I think it is because he didn’t make films that would be great for all ages. He made adult films not because there was nudity in them but because he was put into very adult situations. Being late to work, lying about having money, and watching food disappear when you buy something expensive are all very adult concerns. No child is going to truly understand why he lied about having money. But as an adult, I understand completely. You never want to admit that you might be failing at something, especially not to the person you love. Of course I am only making these assertions based on one of his silent features. So you might take what I say here with a grain of salt. I might be completely wrong about why he is less famous than Charlie Chaplin or Buster Keaton.

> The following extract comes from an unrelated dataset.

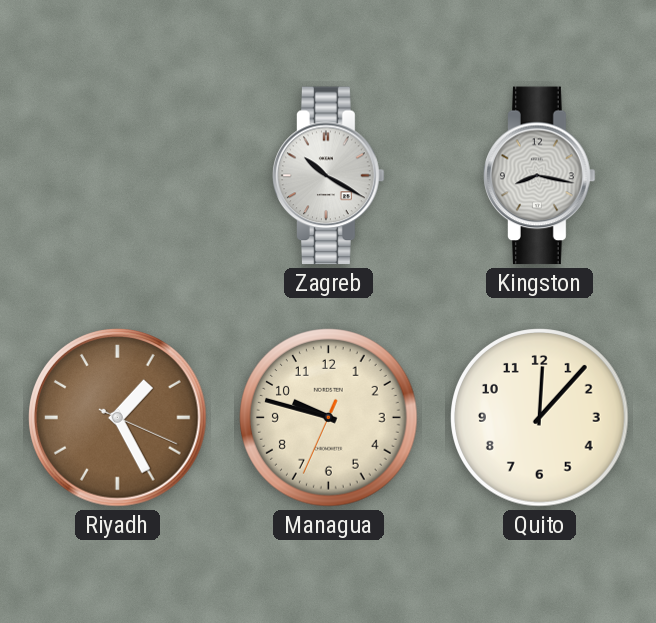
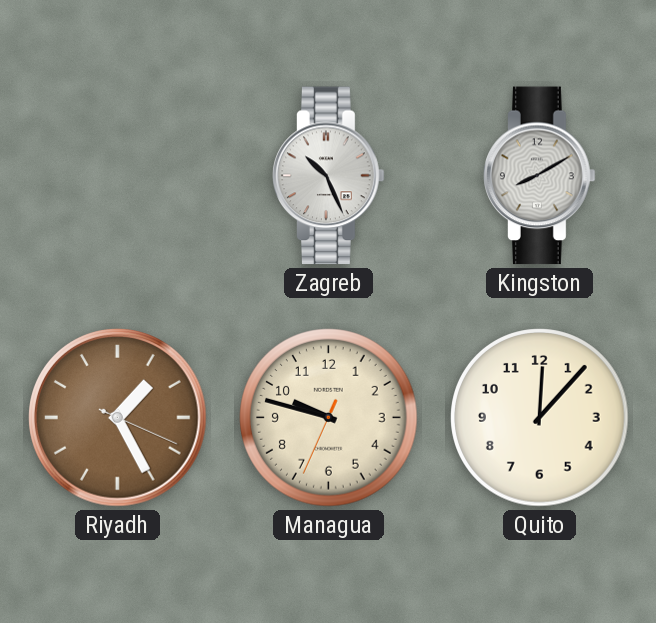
Zagreb: 10:20 -> 10:26
Kingston: 8:17 -> 8:10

Safety Last! is his best known feature and has his most famous stunt that he ever pulled off. This is of course the dangling from the clock bit on top of a very high building. While that stunt is well done, his genius lies in the smaller moments. When he goes to a jewelry shop to get a chain for his fiance and sees the meal he had been imagining slowly fade away, the trick is a great mastery of early visual tricks. And then at the beginning when you think that he is going to be hung and it ends up he is just leaving for the big bright city, the sequence makes you laugh right from the beginning.
Harold Lloyd should be more well-known than he is. Hopefully Criterion Collection will treat him like they did Charlie Chaplin and release more of his films in extended editions in the coming years.